The challenge is leadership. Whether by virtue of achievement, election and by opening a law office, you are in a position to lead the way to the promised land and it will not do to ignore this chance for immortality.
Some lawyers have access to certain resources that enhance their work and others have access to different resources so everyone has the responsibility to make his own contribution but at a certain point fundamental realities of the limitations of individual effort must be addressed and a systemic solution must happen so go to the source and provide a useful legal education.
Teach lawyers that the law is a business and not an opaque priesthood and more importantly teach them how to market, how to sell legal services and we will all have received double promotion in half the time.
It could be instead of using six full years before learning anything about the jungle, you could do it all in four years and that would include a heavy dose of getting clients so when the lawyer gets to the jungle he is ready. After all this is what an education is for, to prepare you for the world.

All of the above advocates a systemic response in the way lawyers are educated and addressing this how to get clients issue systemwide is more effective.

Sunday, 14 June 2015

HOW CAN I HELP?

Selling your law firm's services, getting the business, marketing your firm is about offering ways you can assist clients, about showing you can be useful and more than a mere collector of a transaction that must be carried out by lawyers. You don't say 'this is a legal transaction and needs legal support, the client must give someone so she might as well give it to us'.

Marketing as difficult as it may seem at first is not about mere puff, making outrageous claims and finding ways to entrap the clients. Marketing is high level intellectual work that requires heavy brainpower. That it has been practiced without this element is a large reason for the soddy reputation.

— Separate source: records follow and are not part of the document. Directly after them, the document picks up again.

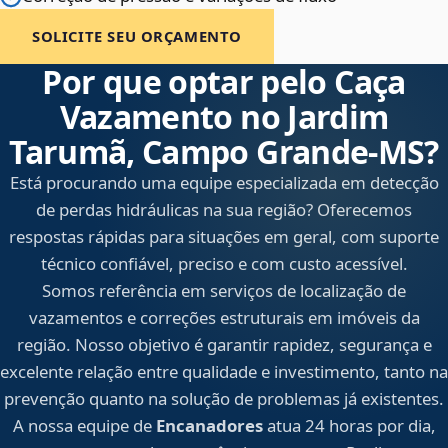
SOLICITE SEU ORÇAMENTO
Por que optar pelo Caça
Vazamento no Jardim
Tarumã, Campo Grande‑MS?
Está procurando uma equipe especializada em detecção
de perdas hidráulicas na sua região? Oferecemos
respostas rápidas para situações em geral, com suporte
técnico confiável, preciso e com custo acessível.
Somos referência em serviços de localização de
vazamentos e correções estruturais em imóveis da
região. Nosso objetivo é garantir rapidez, segurança e
excelente relação entre qualidade e investimento, tanto na
prevenção quanto na solução de problemas já existentes.
A nossa equipe de
Encanadores
atua 24 horas por dia,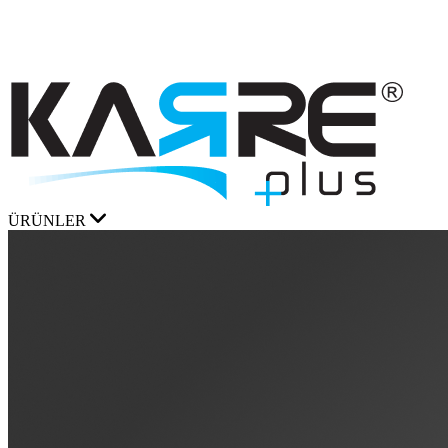
ÜRÜNLER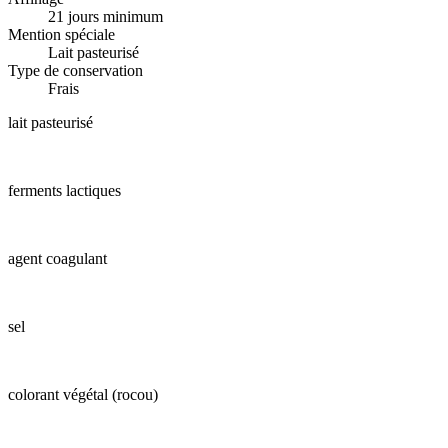
21 jours minimum
Mention spéciale
Lait pasteurisé
Type de conservation
Frais
lait pasteurisé
ferments lactiques
agent coagulant
sel
colorant végétal (rocou)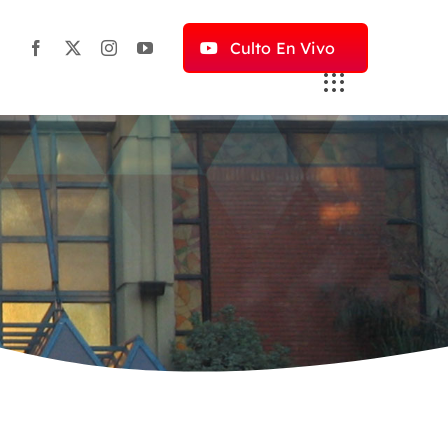
Culto En Vivo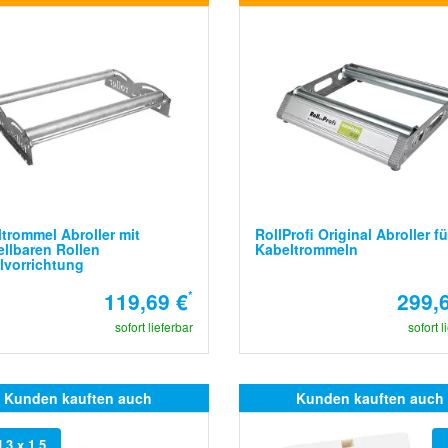
trommel Abroller mit
RollProfi Original Abroller fü
ellbaren Rollen
Kabeltrommeln
lvorrichtung
119,69 €
*
299,
sofort lieferbar
sofort l
Kunden kauften auch
Kunden kauften auch
 3 x 1,5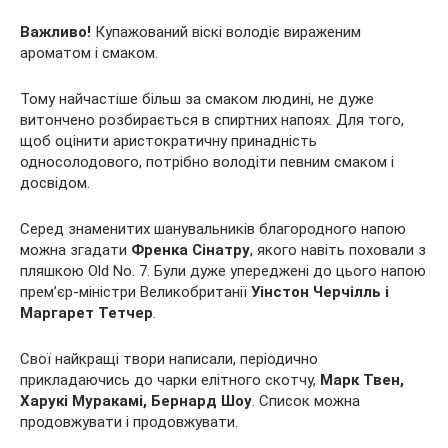
Важливо!
Купажований віскі володіє вираженим
ароматом і смаком.
Тому найчастіше більш за смаком людині, не дуже
витончено розбирається в спиртних напоях. Для того,
щоб оцінити аристократичну принадність
односолодового, потрібно володіти певним смаком і
досвідом.
Серед знаменитих шанувальників благородного напою
можна згадати
Френка Сінатру
, якого навіть поховали з
пляшкою Old No. 7. Були дуже упереджені до цього напою
прем’єр-міністри Великобританії
Уінстон Черчілль і
Маргарет Тетчер
.
Свої найкращі твори написали, періодично
прикладаючись до чарки елітного скотчу,
Марк Твен,
Харукі Муракамі, Бернард Шоу
. Список можна
продовжувати і продовжувати.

But your law firm needs to do it and to do it well if you want to stay in business for any meaningful length of time.
It is a big idea in marketing to focus on the client and understand her position before figuring out how to assist but the point is spelling out clearly what you can do, how you can help, what service you are placing, how you will respond to unexpected chances, how your law firm acts e.t.c.
Having locked this down clearly means half the task is done and applying this all to your client means the victory is complete.